Und obwohl ich nicht wusste, ob es diesmal klappen würde.
Ganz leicht legte ich den Kopf schief, damit ich meine beste Freundin ansehen konnte, die auf meinem Bett im Wohnheimzimmer saß. Sie trug bereits ihren Pyjama, obwohl es erst acht Uhr abends an einem Freitag war. Aber das zweite Ausbildungsjahr war deutlich anstrengender als das erste, und vor allem diese Woche war wegen der bevorstehenden Jahresprüfungen anspruchsvoll gewesen. Wir hatten so viel Anatomie-Unterricht gehabt, dass selbst mir der Kopf rauchte, und da war es nur verständlich, dass Alica völlig fertig war. Sie hatte dunkle Ringe unter den Augen, als ich sie ansah. Trotzdem strahlte sie, wie immer, eine unbändige Lebendigkeit aus.
»Klick drauf«, drängte sie mich. »Sonst mache ich es!«
Langsam drehte ich mich wieder zu meinem Laptop um. Meine Augen brannten von dem hellen Licht, aber mein Blick wanderte sofort wieder zu dem Button, auf dem stand: »Bewerbungsunterlagen hochladen«.
Okay, vielleicht war ich doch nicht so ruhig, wie ich gedacht hatte. Aber weil ich das auf keinen Fall zeigen wollte, riss ich mich zusammen und betätigte den Knopf. Ein paar Sekunden lud die Seite, dann erschien in großen Buchstaben: Herzlichen Glückwunsch! Sie haben Ihre Unterlagen eingereicht. Sie werden in wenigen Wochen über den Stand Ihrer Bewerbung informiert!
Ich ließ die Luft entweichen, und Alica hinter mir tat es zeitgleich.
Ich hatte es getan. Ich hatte mich für das Medizinstudium beworben.
Es war nicht einmal ein besonders großer Act gewesen. Die Unterlagen, mit denen ich mich vor anderthalb Jahren beworben hatte, waren noch größtenteils aktuell gewesen.
Die Unterlagen, mit denen ich damals abgelehnt worden war.
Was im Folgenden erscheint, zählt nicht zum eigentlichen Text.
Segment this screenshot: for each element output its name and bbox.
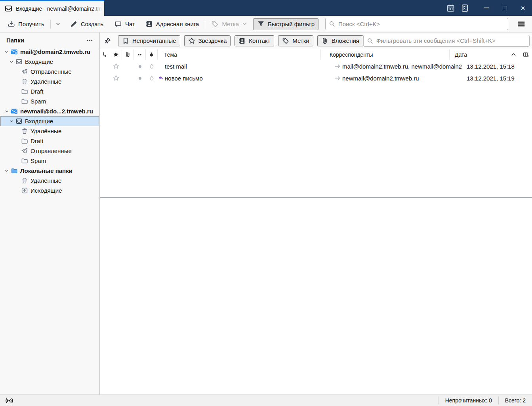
address-book-button[interactable]: Адресная книга xyxy=(142,18,203,30)
app-menu-button[interactable] xyxy=(514,18,529,31)
quick-filter-toggle-button[interactable]: Быстрый фильтр xyxy=(253,18,318,30)
message-row[interactable]: test mail mail@domain2.tmweb.ru, newmail… xyxy=(100,60,532,72)
read-dot-icon xyxy=(139,77,141,80)
column-subject[interactable]: Тема xyxy=(158,49,321,60)
chevron-down-icon xyxy=(242,21,247,27)
chevron-down-icon[interactable] xyxy=(4,168,10,174)
star-toggle[interactable] xyxy=(110,72,122,84)
column-correspondents[interactable]: Корреспонденты xyxy=(321,49,450,60)
folder-pane-header: Папки xyxy=(0,33,99,47)
outgoing-arrow-icon xyxy=(334,63,341,69)
column-date[interactable]: Дата xyxy=(450,49,520,60)
folder-item[interactable]: Spam xyxy=(0,156,99,166)
outgoing-arrow-icon xyxy=(334,75,341,81)
tag-icon xyxy=(282,37,289,44)
maximize-icon xyxy=(503,6,507,10)
filter-contact-button[interactable]: Контакт xyxy=(235,35,274,46)
outbox-icon xyxy=(21,187,28,194)
global-search xyxy=(325,18,508,30)
mail-tab[interactable]: Входящие - newmail@domain2.tmweb.ru xyxy=(0,0,104,16)
mail-pane: Непрочитанные Звёздочка Контакт Метки Вл… xyxy=(100,33,532,395)
folder-pane-options-button[interactable] xyxy=(84,36,95,44)
column-attachment[interactable] xyxy=(122,49,134,60)
folder-item[interactable]: Удалённые xyxy=(0,176,99,186)
chevron-down-icon[interactable] xyxy=(4,49,10,55)
tag-button[interactable]: Метка xyxy=(208,18,251,30)
paperclip-icon xyxy=(125,52,131,57)
folder-item[interactable]: newmail@do...2.tmweb.ru xyxy=(0,106,99,116)
chevron-down-icon xyxy=(55,21,61,27)
read-toggle[interactable] xyxy=(134,72,146,84)
minimize-button[interactable] xyxy=(477,0,496,16)
online-status-button[interactable] xyxy=(3,396,15,405)
flame-icon xyxy=(149,52,154,57)
folder-item[interactable]: Входящие xyxy=(0,57,99,67)
trash-icon xyxy=(21,78,28,85)
folder-icon xyxy=(21,88,28,95)
sticky-filter-button[interactable] xyxy=(104,35,111,46)
account-mail-icon xyxy=(11,108,18,115)
chevron-down-icon[interactable] xyxy=(8,59,15,65)
search-input[interactable] xyxy=(325,18,508,30)
write-button[interactable]: Создать xyxy=(67,18,107,30)
column-picker-button[interactable] xyxy=(520,49,532,60)
star-filled-icon xyxy=(113,52,119,57)
folder-icon xyxy=(21,98,28,105)
folder-item[interactable]: Draft xyxy=(0,136,99,146)
get-messages-dropdown[interactable] xyxy=(53,18,63,30)
junk-toggle[interactable] xyxy=(146,72,158,84)
flame-outline-icon xyxy=(149,75,155,81)
replied-icon xyxy=(158,75,164,81)
account-mail-icon xyxy=(11,48,18,55)
pin-icon xyxy=(104,37,111,44)
chevron-down-icon[interactable] xyxy=(8,118,15,124)
folder-item[interactable]: Отправленные xyxy=(0,67,99,77)
chevron-down-icon[interactable] xyxy=(4,108,10,115)
folder-item[interactable]: Исходящие xyxy=(0,186,99,195)
message-row[interactable]: новое письмо newmail@domain2.tmweb.ru 13… xyxy=(100,72,532,84)
close-button[interactable]: ✕ xyxy=(514,0,532,16)
thread-icon xyxy=(102,52,108,57)
quick-filter-input[interactable] xyxy=(363,35,530,47)
folder-item[interactable]: Локальные папки xyxy=(0,166,99,176)
titlebar: Входящие - newmail@domain2.tmweb.ru ✕ xyxy=(0,0,532,16)
column-thread[interactable] xyxy=(100,49,110,60)
folder-item[interactable]: Spam xyxy=(0,96,99,106)
get-mail-icon xyxy=(8,20,15,28)
get-messages-button[interactable]: Получить xyxy=(4,18,48,30)
address-book-icon xyxy=(238,37,246,44)
search-icon xyxy=(367,38,373,44)
read-toggle[interactable] xyxy=(134,60,146,72)
folder-item[interactable]: Удалённые xyxy=(0,126,99,136)
tasks-button[interactable] xyxy=(458,0,472,16)
message-subject: test mail xyxy=(165,63,187,70)
filter-starred-button[interactable]: Звёздочка xyxy=(184,35,231,46)
chat-button[interactable]: Чат xyxy=(111,18,139,30)
filter-tags-button[interactable]: Метки xyxy=(278,35,313,46)
chat-bubble-icon xyxy=(114,20,122,28)
junk-toggle[interactable] xyxy=(146,60,158,72)
filter-unread-button[interactable]: Непрочитанные xyxy=(118,35,180,46)
column-junk[interactable] xyxy=(146,49,158,60)
app-window: Входящие - newmail@domain2.tmweb.ru ✕ По… xyxy=(0,0,532,406)
column-read[interactable] xyxy=(134,49,146,60)
folder-item[interactable]: Удалённые xyxy=(0,77,99,86)
folder-item[interactable]: Входящие xyxy=(0,116,99,126)
close-icon: ✕ xyxy=(521,5,526,11)
folder-icon xyxy=(21,157,28,164)
folder-item[interactable]: mail@domain2.tmweb.ru xyxy=(0,47,99,57)
bookmark-icon xyxy=(122,37,129,44)
folder-item[interactable]: Draft xyxy=(0,86,99,96)
star-icon xyxy=(188,37,195,44)
filter-attachment-button[interactable]: Вложения xyxy=(317,35,363,46)
trash-icon xyxy=(21,177,28,184)
folder-item[interactable]: Отправленные xyxy=(0,146,99,156)
star-toggle[interactable] xyxy=(110,60,122,72)
maximize-button[interactable] xyxy=(496,0,514,16)
calendar-button[interactable] xyxy=(443,0,458,16)
tasks-icon xyxy=(461,4,469,12)
trash-icon xyxy=(21,128,28,134)
column-starred[interactable] xyxy=(110,49,122,60)
hamburger-icon xyxy=(517,21,525,27)
tag-icon xyxy=(211,20,219,28)
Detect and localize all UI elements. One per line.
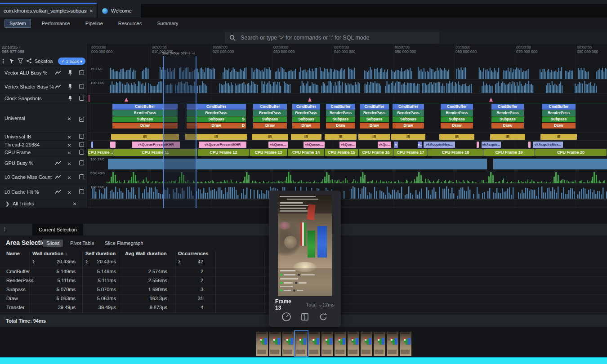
refresh-icon[interactable] bbox=[318, 312, 328, 322]
track-row-thread-2-29384[interactable]: Thread-2 29384✕ bbox=[0, 141, 88, 149]
menu-dots-icon[interactable] bbox=[2, 58, 6, 64]
slice-vkacquirenex[interactable]: vkAcquireNex... bbox=[424, 142, 455, 148]
filmstrip-frame-thumb[interactable] bbox=[335, 332, 346, 356]
slice-draw[interactable]: Draw bbox=[360, 123, 389, 129]
slice-cpu-frame[interactable]: CPU Frame ... bbox=[88, 149, 113, 156]
slice-cmdbuffer[interactable]: CmdBuffer bbox=[360, 104, 389, 110]
slice-vkqueuepresentkhr[interactable]: vkQueuePresentKHR bbox=[199, 142, 246, 148]
slice-cpu-frame-16[interactable]: CPU Frame 16 bbox=[359, 149, 393, 156]
share-graph-icon[interactable] bbox=[26, 58, 32, 64]
slice-cpu-frame-20[interactable]: CPU Frame 20 bbox=[535, 149, 607, 156]
slice-vkqueu[interactable]: vkQueu... bbox=[268, 142, 288, 148]
slice-ib[interactable]: IB bbox=[490, 134, 525, 140]
timeline-scrubber-bar[interactable] bbox=[0, 357, 607, 364]
cursor-select-icon[interactable] bbox=[9, 58, 15, 64]
slice-draw[interactable]: Draw bbox=[542, 123, 576, 129]
slice-cpu-frame-15[interactable]: CPU Frame 15 bbox=[325, 149, 358, 156]
slice-subpass[interactable]: Subpass bbox=[360, 116, 389, 122]
filmstrip-frame-thumb[interactable] bbox=[256, 332, 268, 356]
slice-ib[interactable]: IB bbox=[252, 134, 288, 140]
remove-track-icon[interactable]: ✕ bbox=[67, 135, 71, 140]
slice-thread-event[interactable] bbox=[528, 142, 531, 148]
track-checkbox-checked[interactable]: ✓ bbox=[79, 117, 84, 122]
track-checkbox[interactable] bbox=[79, 150, 84, 155]
tab-performance[interactable]: Performance bbox=[37, 19, 75, 27]
slice-subpass-tail[interactable]: S bbox=[241, 116, 246, 122]
filter-funnel-icon[interactable] bbox=[18, 58, 23, 64]
slice-vkacquirenex[interactable]: vkAcquireNex... bbox=[533, 142, 563, 148]
sparkline-icon[interactable] bbox=[55, 160, 61, 166]
slice-renderpass[interactable]: RenderPass bbox=[542, 110, 576, 116]
col-occurrences[interactable]: Occurrences bbox=[178, 251, 208, 256]
slice-subpass[interactable]: Subpass bbox=[326, 116, 355, 122]
drag-handle-icon[interactable]: ⁞ bbox=[4, 226, 5, 232]
slice-renderpass[interactable]: RenderPass bbox=[491, 110, 524, 116]
track-checkbox[interactable] bbox=[79, 160, 84, 165]
sparkline-icon[interactable] bbox=[55, 174, 61, 180]
slice-draw[interactable]: Draw bbox=[393, 123, 424, 129]
track-checkbox[interactable] bbox=[79, 70, 84, 75]
track-row-vertex-shader-busy[interactable]: Vertex Shader Busy % bbox=[0, 80, 88, 94]
col-name[interactable]: Name bbox=[6, 251, 20, 256]
slice-ib[interactable]: IB bbox=[325, 134, 357, 140]
selection-start-handle[interactable] bbox=[163, 56, 164, 208]
slice-cpu-frame-14[interactable]: CPU Frame 14 bbox=[288, 149, 324, 156]
slice-cmdbuffer[interactable]: CmdBuffer bbox=[491, 104, 524, 110]
slice-renderpass[interactable]: RenderPass bbox=[360, 110, 389, 116]
slice-subpass[interactable]: Subpass bbox=[292, 116, 320, 122]
slice-renderpass[interactable]: RenderPass bbox=[441, 110, 473, 116]
slice-renderpass[interactable]: RenderPass bbox=[253, 110, 287, 116]
sparkline-icon[interactable] bbox=[55, 70, 61, 76]
slice-cmdbuffer[interactable]: CmdBuffer bbox=[292, 104, 320, 110]
track-row-all-tracks[interactable]: ❯ All Tracks ✕ bbox=[0, 200, 88, 208]
slice-ib[interactable]: IB bbox=[291, 134, 321, 140]
slice-draw-tail[interactable]: D bbox=[241, 123, 246, 129]
slice-cmdbuffer[interactable]: CmdBuffer bbox=[542, 104, 576, 110]
frame-mode-dropdown[interactable]: Total⌄ bbox=[306, 302, 322, 308]
slice-vkque[interactable]: vkQue... bbox=[339, 142, 356, 148]
slice-vkacquir[interactable]: vkAcquir... bbox=[482, 142, 501, 148]
track-checkbox[interactable] bbox=[79, 96, 84, 101]
slice-ib[interactable]: IB bbox=[358, 134, 390, 140]
slice-draw[interactable]: Draw bbox=[253, 123, 287, 129]
filmstrip-frame-thumb[interactable] bbox=[374, 332, 385, 356]
expand-chevron-icon[interactable]: ❯ bbox=[5, 201, 9, 207]
timeline-canvas-area[interactable]: 00:00:00000 000 00000:00:00010 000 00000… bbox=[88, 44, 607, 208]
track-checkbox[interactable] bbox=[79, 134, 84, 139]
sparkline-icon[interactable] bbox=[55, 189, 61, 195]
pin-icon[interactable] bbox=[67, 95, 73, 102]
track-row-cpu-frame[interactable]: CPU Frame✕ bbox=[0, 149, 88, 156]
slice-thread-event[interactable] bbox=[477, 142, 479, 148]
filmstrip-frame-thumb[interactable] bbox=[348, 332, 359, 356]
filmstrip-frame-thumb[interactable] bbox=[295, 332, 307, 356]
slice-ib[interactable]: IB bbox=[439, 134, 474, 140]
pin-icon[interactable] bbox=[67, 84, 73, 90]
slice-cpu-frame-13[interactable]: CPU Frame 13 bbox=[250, 149, 287, 156]
track-row-universal-ib[interactable]: Universal IB✕ bbox=[0, 133, 88, 141]
slice-subpass[interactable]: Subpass bbox=[542, 116, 576, 122]
track-row-universal[interactable]: Universal✕✓ bbox=[0, 103, 88, 133]
slice-v[interactable]: v... bbox=[418, 142, 422, 148]
slice-cpu-frame-17[interactable]: CPU Frame 17 bbox=[393, 149, 428, 156]
sparkline-icon[interactable] bbox=[55, 84, 61, 90]
report-panel-icon[interactable] bbox=[300, 312, 310, 322]
remove-track-icon[interactable]: ✕ bbox=[67, 143, 71, 148]
gauge-icon[interactable] bbox=[281, 312, 291, 322]
slice-thread-event[interactable] bbox=[91, 142, 93, 148]
slice-cmdbuffer[interactable]: CmdBuffer bbox=[441, 104, 473, 110]
clock-marker[interactable] bbox=[308, 98, 312, 102]
slice-subpass[interactable]: Subpass bbox=[393, 116, 424, 122]
slice-cmdbuffer[interactable]: CmdBuffer bbox=[393, 104, 424, 110]
slice-draw[interactable]: Draw bbox=[292, 123, 320, 129]
selection-end-handle[interactable] bbox=[196, 56, 196, 208]
search-box[interactable] bbox=[225, 32, 439, 44]
close-tab-icon[interactable]: ✕ bbox=[89, 9, 93, 13]
slice-subpass[interactable]: Subpass bbox=[253, 116, 287, 122]
tab-current-selection[interactable]: Current Selection bbox=[32, 224, 83, 235]
panel-tab-pivot-table[interactable]: Pivot Table bbox=[67, 240, 98, 247]
slice-v[interactable]: v bbox=[394, 142, 398, 148]
tab-welcome[interactable]: Welcome bbox=[98, 4, 141, 18]
slice-cpu-frame-12[interactable]: CPU Frame 12 bbox=[198, 149, 249, 156]
filmstrip-frame-thumb[interactable] bbox=[387, 332, 398, 356]
slice-draw[interactable]: Draw bbox=[441, 123, 473, 129]
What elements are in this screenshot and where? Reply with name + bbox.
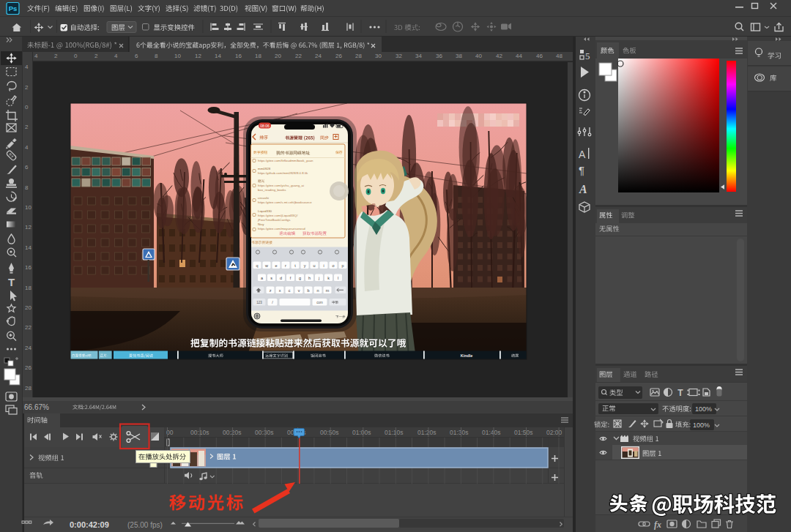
- svg-text:l: l: [338, 276, 338, 280]
- svg-text:Nicy: Nicy: [258, 222, 264, 226]
- svg-text:com: com: [316, 301, 323, 304]
- svg-text:Liquid330: Liquid330: [258, 209, 272, 213]
- svg-text:https:/gitee.com/yichu_guang_a: https:/gitee.com/yichu_guang_ai: [258, 184, 304, 187]
- svg-text:m: m: [326, 288, 330, 293]
- svg-text:w: w: [264, 263, 268, 268]
- svg-text:circushi: circushi: [258, 196, 269, 200]
- svg-text:b: b: [307, 288, 309, 293]
- svg-text:y: y: [304, 263, 306, 268]
- svg-text:s: s: [270, 276, 272, 280]
- svg-text:mm0928: mm0928: [258, 167, 271, 171]
- svg-text:n: n: [316, 288, 319, 293]
- svg-text:j: j: [318, 276, 319, 280]
- svg-text:A: A: [579, 149, 586, 160]
- svg-text:q: q: [256, 263, 258, 268]
- svg-text:https:/gitee.com/firfloudmm/bo: https:/gitee.com/firfloudmm/book_yuan: [258, 159, 313, 162]
- svg-text:08:06: 08:06: [260, 124, 270, 128]
- svg-text:k: k: [327, 276, 330, 280]
- svg-text:v: v: [298, 288, 300, 293]
- svg-text:u: u: [313, 263, 315, 268]
- svg-text:o: o: [332, 263, 334, 268]
- svg-text:https:/github.com/mm0928/8.0.8: https:/github.com/mm0928/8.0.8.lik: [258, 171, 308, 175]
- svg-text:h: h: [308, 276, 311, 280]
- svg-text:Kindle: Kindle: [461, 353, 472, 358]
- svg-text:T: T: [8, 276, 15, 288]
- svg-text:T: T: [677, 388, 683, 398]
- svg-text:123: 123: [256, 301, 262, 304]
- svg-text:https:/gitee.com/s.mt.ceh/jboo: https:/gitee.com/s.mt.ceh/jbooksource: [258, 201, 312, 204]
- svg-text:https:/gitee.com/moyueszisonxs: https:/gitee.com/moyueszisonxsd: [258, 227, 305, 231]
- svg-text:i: i: [323, 263, 324, 268]
- svg-text:x: x: [279, 288, 281, 293]
- svg-text:d: d: [280, 276, 282, 280]
- svg-text:fx: fx: [654, 520, 661, 530]
- svg-text:r: r: [285, 263, 286, 268]
- svg-text:p: p: [341, 263, 343, 268]
- svg-text:box_reading_books: box_reading_books: [258, 188, 286, 192]
- svg-text:https:/gitee.com/jLiquid33Q/: https:/gitee.com/jLiquid33Q/: [258, 214, 298, 217]
- svg-text:jFreeTimeBookConfigs: jFreeTimeBookConfigs: [257, 218, 291, 222]
- svg-text:A: A: [579, 183, 587, 195]
- svg-text:5: 5: [585, 50, 590, 61]
- svg-text:Ps: Ps: [9, 4, 18, 12]
- svg-text:¶: ¶: [579, 164, 584, 176]
- svg-text:g: g: [299, 276, 301, 280]
- svg-text:z: z: [270, 288, 272, 293]
- svg-text:c: c: [289, 288, 291, 293]
- svg-text:e: e: [275, 263, 277, 268]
Ich versuchte, nicht zu viel darüber nachzudenken, aber es war wirklich schwer, weil ich mich noch gut an mein gebrochenes Herz erinnerte. Vielleicht war auch das der Grund, warum ich mich letztes Jahr nicht beworben hatte - nicht etwa, weil ich die Ausbildung unbedingt hatte durchziehen wollen, wie ich es den anderen hatte weismachen wollen.
Sondern aus Angst.
»Wie fühlst du dich?«
Ich drehte mich auf meinem Schreibtischstuhl wieder zu Alica um und zuckte mit den Schultern. »Wie soll ich mich schon fühlen? Ich habe ja nur die Unterlagen eingereicht. Jetzt kann ich nur abwarten.«
Meine Freundin hob sofort die Augenbrauen, als würde sie meinen Worten auf keinen Fall glauben. »Komm schon, Emilia. Wir wissen beide, dass es nicht so einfach ist. Das ist dein großer Lebenstraum, also muss es doch was mit dir machen.«
Langsam ließ ich eine Hand zu meiner Brust wandern. Legte sie darauf ab und tastete nach meinem Herzschlag, obwohl er eigentlich durch meinen ganzen Körper donnerte. »Na ja«, gab ich dann leise zu. »Vielleicht war es ein wenig aufregend.«
Alica lachte laut auf, bevor sie sich rücklings auf mein Bett fallen ließ. »Du bist wirklich gut darin, deine Gefühle zu verstecken.«
War ich das? Meine Mundwinkel zuckten. »Ich versuche nur, mich nicht verrückt zu machen. Letztes Mal hat es mir ja auch nichts gebracht.« Da war er wieder. Dieser kleine, aber deutlich spürbare Stich in meinem Herzen, der mich an das erinnerte, was ich vor anderthalb Jahren gefühlt hatte, als die Absage reingeflattert war. Unwillkürlich fragte ich mich, ob ich den Schmerz endlich vergessen konnte, falls es diesmal klappte.
WENN es diesmal klappte.
Ich musste positiv denken, das hatte Filina mir gesagt. Das Universum wird dir schon antworten, hatte sie außerdem gesagt, aber weil ich nicht an so etwas glaubte, klammerte ich mich vor allem an dem ersten Teil fest.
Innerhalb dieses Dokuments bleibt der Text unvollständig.